Shagembe insists that the youth learn to understand other people’s feelings and should avoid rushing things when it comes to love.

He further says that most of the time, when a person says, ‘I love you,’ they sometimes do not take it seriously; they take it as pressure, in which both parties end up in tears, pain, and hating one another.

“Young people should understand that the issue of relationships is something that requires a process which takes a long time and involves many steps,” he shares.

“The first step in a relationship is getting to know each other, followed by friendship and finally romantic relationships. So if you really love someone, respect their feelings if they want you to be friends, it may be that they need more time to get to know you better,” he shares.

He further adds that people also need to be honest when someone decides to friend zone the other.

“If you’re in another relationship or you don’t find the guy or lady attractive, it’s better to be honest with them. Don’t use the friend zone as a benefit because of their wealth, looks or status.

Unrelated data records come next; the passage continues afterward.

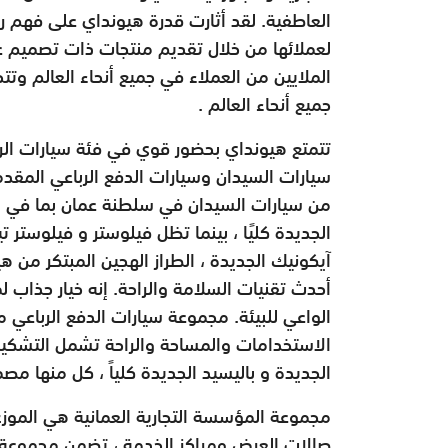
العاطفية. لقد أثارت قدرة هيونداي على فهم رغ
لعملائها من خلال تقديم منتجات ذات تصميم 
الملايين من العملاء في جميع أنحاء العالم وتت
جميع أنحاء العالم .
تتمتع هيونداي بحضور قوي في فئة سيارات ا
سيارات السيدان وسيارات الدفع الرباعي المق
من سيارات السيدان في سلطنة عمان بما في ذ
الجديدة كليًا ، بينما تظل فيلوستر و فيلوستر ت
آيكونيك الجديدة ، الطراز الهجين المبتكر من هيو
أحدث تقنيات السلامة والراحة. إنه خيار جذاب 
الواعي للبيئة. مجموعة سيارات الدفع الرباعي م
الاستخدامات والمساحة والراحة تشمل التشكيلة 
الجديدة و باليسيد الجديدة كلياً ، كل منها مصم
مجموعة المؤسسة التجارية العمانية هي المو
صالات العرض ومراكز الخدمة ، تضمن مجموعة ال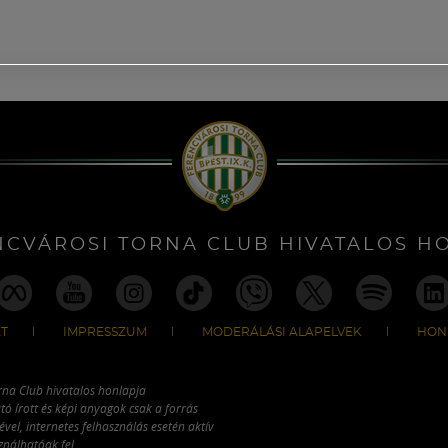
NCVÁROSI TORNA CLUB HIVATALOS H
T
IMPRESSZUM
MODERÁLÁSI ALAPELVEK
HON
rna Club hivatalos honlapja
tó írott és képi anyagok csak a forrás
vel, internetes felhasználás esetén aktív
ználhatóak fel.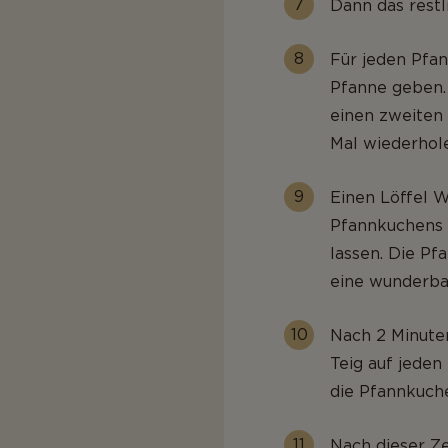
Dann das restl
Für jeden Pfan
Pfanne geben.
einen zweiten 
Mal wiederhole
Einen Löffel W
Pfannkuchens 
lassen. Die Pf
eine wunderbar
Nach 2 Minute
Teig auf jede
die Pfannkuch
Nach dieser Ze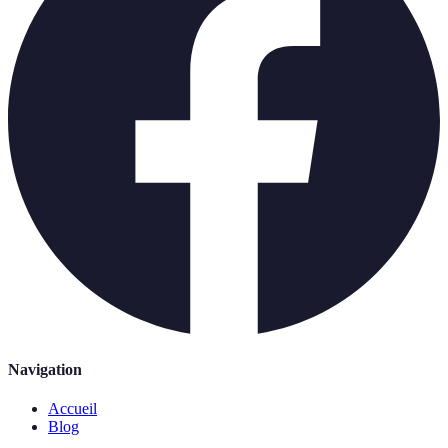
Navigation
Accueil
Blog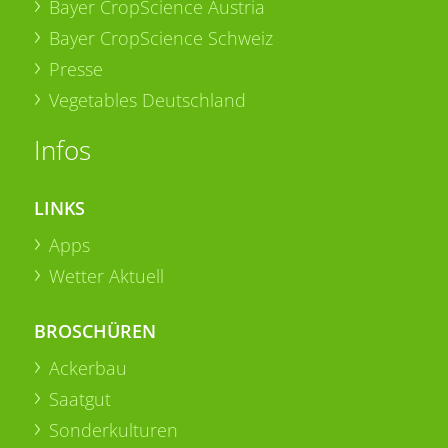
Bayer CropScience Austria
Bayer CropScience Schweiz
Presse
Vegetables Deutschland
Infos
LINKS
Apps
Wetter Aktuell
BROSCHÜREN
Ackerbau
Saatgut
Sonderkulturen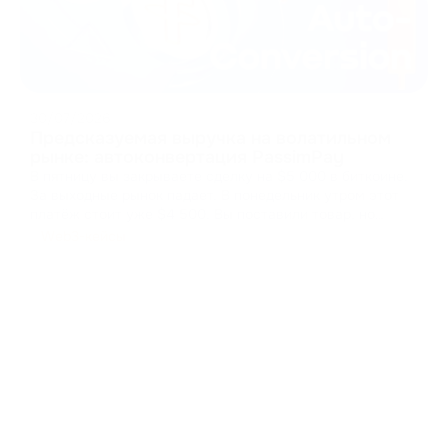
30/07/2026
Предсказуемая выручка на волатильном
рынке: автоконвертация PassimPay
В пятницу вы закрываете сделку на $5 000 в биткоине.
За выходные рынок падает. В понедельник утром этот
платёж стоит уже $4 500. Вы поставили товар, но
рынок забрал вашу маржу. Цена волатильности
Web3-кейсы
Криптоплатежи открывают доступ к глобальным
рынкам, но хранить эти активы — огромный финансовый
ри
...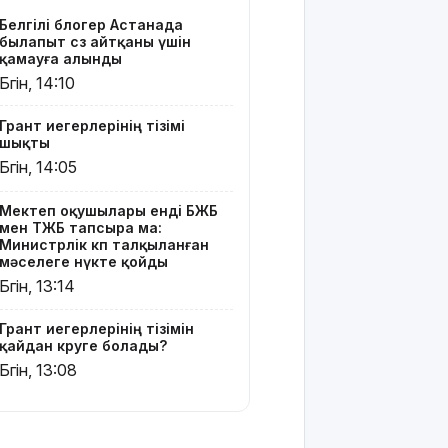
көруге
Белгілі блогер Астанада
болады?
былапыт сөз айтқаны үшін
қамауға алынды
Қазақстанда
Бүгін, 14:10
қияр,
картоп пен
Грант иегерлерінің тізімі
қырыққабат
шықты
бағасы
Бүгін, 14:05
арзандады
Мектеп оқушылары енді БЖБ
Ерекше
мен ТЖБ тапсыра ма:
тренд:
Министрлік көп талқыланған
жастар
мәселеге нүкте қойды
алкоголь
Бүгін, 13:14
сатып
алып,
Грант иегерлерінің тізімін
көшеде
қайдан көруге болады?
төгіп
Бүгін, 13:08
жатыр
Қытай
экспорты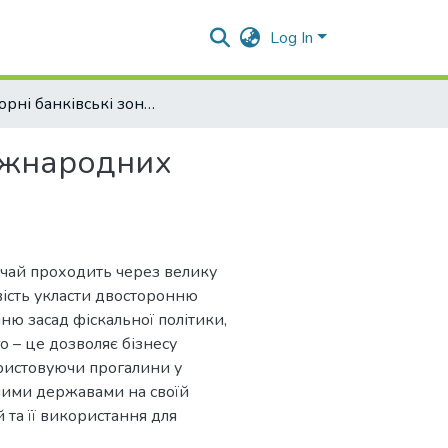
Log In
Офшорні банківські зони та їх роль у міжнародних відносинах
міжнародних
ичай проходить через велику
вість укласти двосторонню
ню засад фіскальної політики,
го – це дозволяє бізнесу
ристовуючи прогалини у
мими державами на своїй
 та її використання для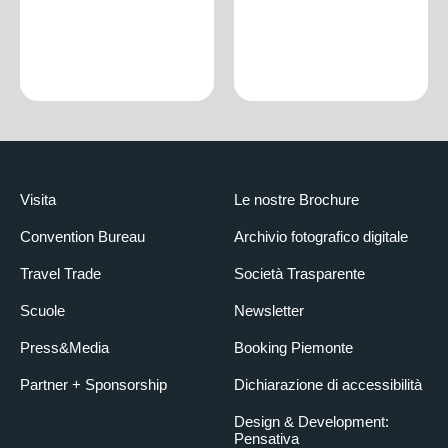
Visita
Le nostre Brochure
Convention Bureau
Archivio fotografico digitale
Travel Trade
Società Trasparente
Scuole
Newsletter
Press&Media
Booking Piemonte
Partner + Sponsorship
Dichiarazione di accessibilità
Design & Development:
Pensativa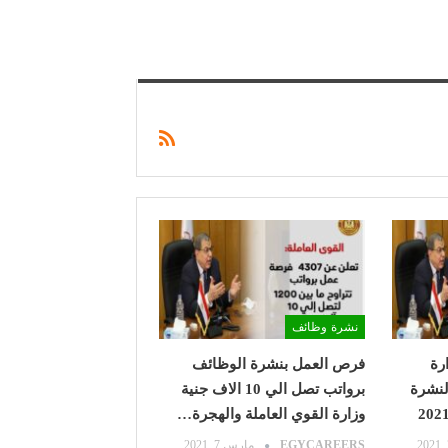
نشرة وظائف
رة
فرص العمل بنشرة الوظائف
لنشرة
برواتب تصل الي 10 الاف جنية
وزارة القوي العاملة والهجرة…
EGYCAREERS
مارس 7, 2021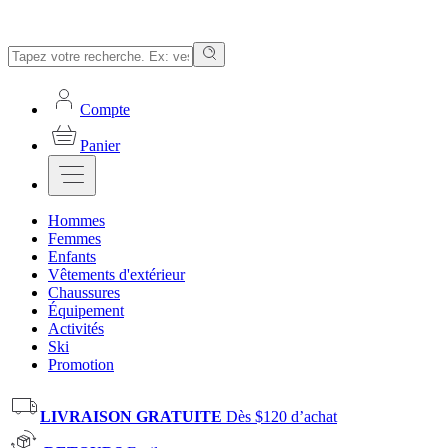
Compte
Panier
Hommes
Femmes
Enfants
Vêtements d'extérieur
Chaussures
Équipement
Activités
Ski
Promotion
LIVRAISON GRATUITE
Dès $120 d’achat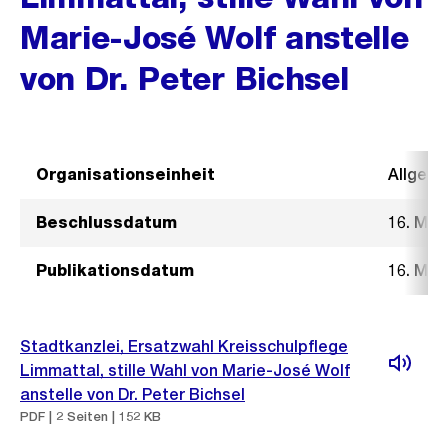
Marie-José Wolf anstelle
von Dr. Peter Bichsel
Organisationseinheit
Allgeme
Beschlussdatum
16. Mär
Publikationsdatum
16. Mär
Stadtkanzlei, Ersatzwahl Kreisschulpflege
Limmattal, stille Wahl von Marie-José Wolf
anstelle von Dr. Peter Bichsel
PDF | 2 Seiten | 152 KB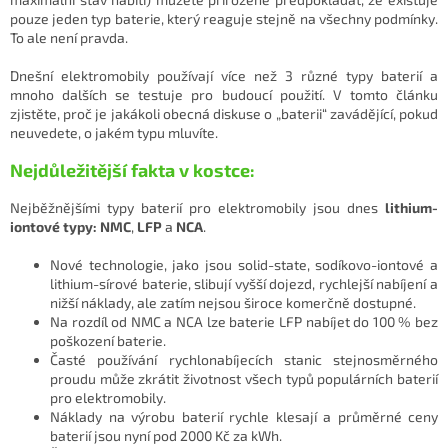
pouze jeden typ baterie, který reaguje stejně na všechny podmínky.
To ale není pravda.
Dnešní elektromobily používají více než 3 různé typy baterií a
mnoho dalších se testuje pro budoucí použití. V tomto článku
zjistěte, proč je jakákoli obecná diskuse o „baterii“ zavádějící, pokud
neuvedete, o jakém typu mluvíte.
Nejdůležitější fakta v kostce:
Nejběžnějšími typy baterií pro elektromobily jsou dnes
lithium-
iontové typy: NMC
,
LFP
a
NCA
.
Nové technologie, jako jsou solid-state, sodíkovo-iontové a
lithium-sírové baterie, slibují vyšší dojezd, rychlejší nabíjení a
nižší náklady, ale zatím nejsou široce komerčně dostupné.
Na rozdíl od NMC a NCA lze baterie LFP nabíjet do 100 % bez
poškození baterie.
Časté používání rychlonabíjecích stanic stejnosměrného
proudu může zkrátit životnost všech typů populárních baterií
pro elektromobily.
Náklady na výrobu baterií rychle klesají a průměrné ceny
baterií jsou nyní pod 2000 Kč za kWh.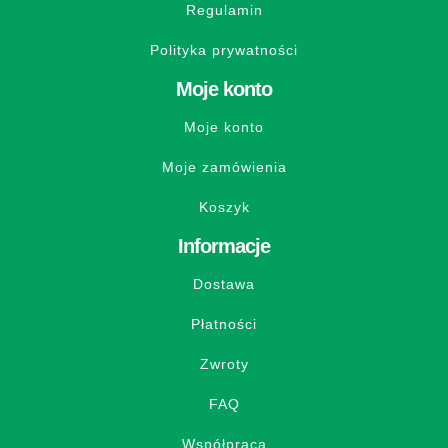
Regulamin
Polityka prywatności
Moje konto
Moje konto
Moje zamówienia
Koszyk
Informacje
Dostawa
Płatności
Zwroty
FAQ
Współpraca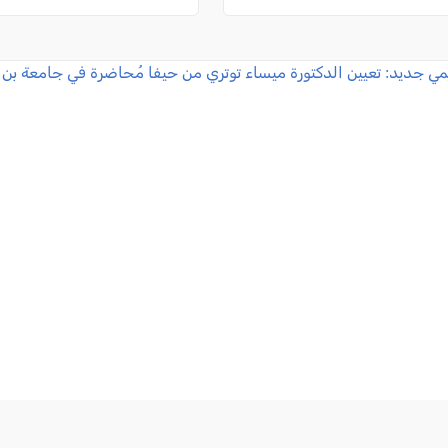
ديمي جديد: تعيين الدكتورة ميساء توتري من حيفا مُحاضرة في جام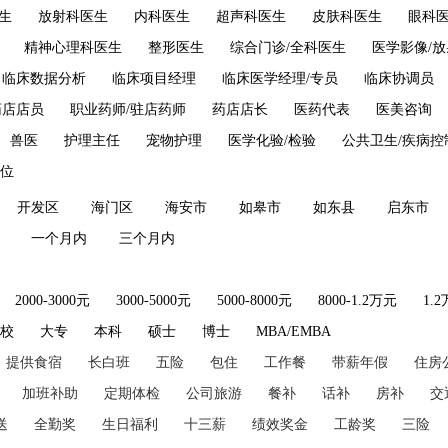
生
放射科医生
内科医生
超声科医生
皮肤科医生
眼科
精神心理科医生
整形医生
综合门诊/全科医生
医学影像/
临床数据分析
临床项目经理
临床医学经理/专员
临床协调员
药店店员
职业药师/驻店药师
药店店长
医药代表
医美咨询
兽医
护理主任
宠物护理
医学化验/检验
公共卫生/疾病控
位
开发区
海门区
海安市
如皋市
如东县
启东市
一个月内
三个月内
2000-3000元
3000-5000元
5000-8000元
8000-1.2万元
1.
技校
大专
本科
硕士
博士
MBA/EMBA
提供食宿
长白班
五险
包住
工作餐
带薪年假
住房
加班补助
定期体检
公司旅游
餐补
话补
房补
交
送
全勤奖
生日福利
十三薪
绩效奖金
工龄奖
三险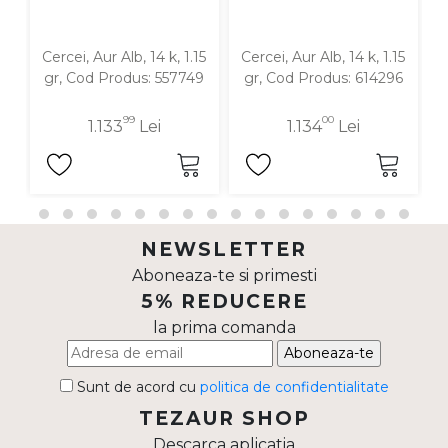
Cercei, Aur Alb, 14 k, 1.15
Cercei, Aur Alb, 14 k, 1.15
C
gr, Cod Produs: 557749
gr, Cod Produs: 614296
99
00
1.133
Lei
1.134
Lei
NEWSLETTER
Aboneaza-te si primesti
5% REDUCERE
la prima comanda
Aboneaza-te
Sunt de acord cu
politica de confidentialitate
TEZAUR SHOP
Descarca aplicatia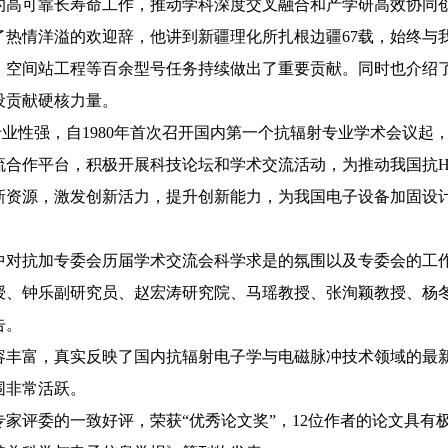
的高可靠长寿命工作，推动学科深度交叉融合和产学研高效协同
了热情洋溢的欢迎辞，他讲到新疆理化所扎根边疆67载，始终与
、空间站工程等百余型号任务持续做出了重要贡献。同时也介绍
设贡献硬核力量。
业性强，自1980年首次召开国内第一个抗辐射专业学术会议起
流合作平台，积极开展科技论坛和学术交流活动，为推动我国抗
新资源，激发创新活力，提升创新能力，为我国电子设备加固设
中对抗加专委会历届学术交流会科学求是的氛围以及专委会的工
授、钟乐副研究员、赵宏涛研究院、马瑶教授、张洵颖教授、杨冬
告。
容丰富，真实反映了国内抗辐射电子学与电磁脉冲技术领域的最
围非常活跃。
家评委的一致好评，荣获“优秀论文奖”，
12
位作者的论文具有极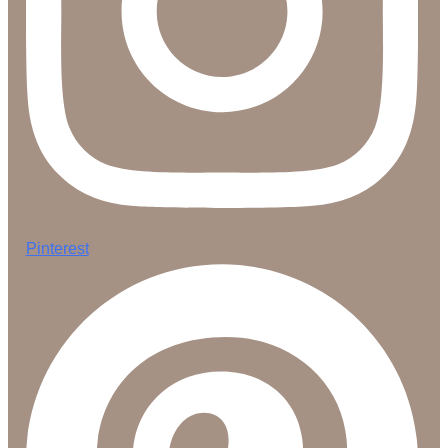
Pinterest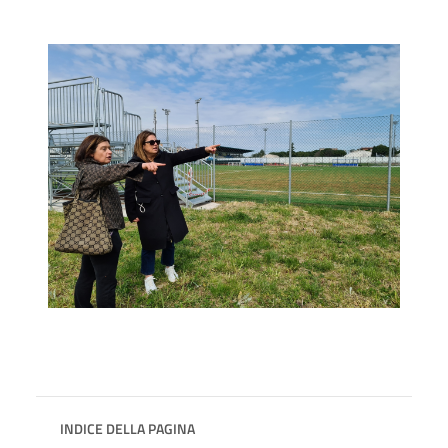
INDICE DELLA PAGINA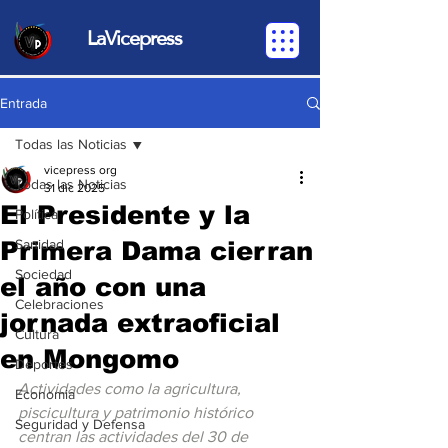
LaVicepress
Entrada
Todas las Noticias
vicepress org
Todas las Noticias
31 dic 2025
El Presidente y la
Política
Primera Dama cierran
Sanidad
Sociedad
el año con una
Celebraciones
jornada extraoficial
Cultura
en Mongomo
Deportes
Actividades como la agricultura, 
Economia
piscicultura y patrimonio histórico 
Seguridad y Defensa
centran las actividades del 30 de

“It’s better to start with a friend and fast forward to having sex. Some start relationships after having sex, and then they decide to sit down and get to know each other, which will be difficult. Let’s all respect each other’s feelings, and let’s be honest and don’t use friend zones as an excuse to lie,” says Shagembe.

As Shagembe further says that there are subtle ways to let them know where to draw the line.

Avoid hanging out together alone

It’s okay to hang out together, but sometimes it can create the notion that you love them more than you actually do.

To avoid such misunderstandings, you need not stop hanging out alone with them altogether, especially if you enjoy the company.

Instead, invite your mutual friends and try hanging out in groups with them as much as possible.

You must stop any form of physical affection

If you are aware that they are into you, try to avoid any form of physical contact like hugging, touching, pushing each other, and playfully nagging during conversations.

Always be honest

It may hurt them, and sometimes you might lose them forever, but it’s better to be honest with them instead of giving them fake hopes that maybe in the near future, you will be together.

The more honest you become, the more they will eventually be able to deal with the situation a lot better and even continue to be your friend because they will grow to respect you for your honesty.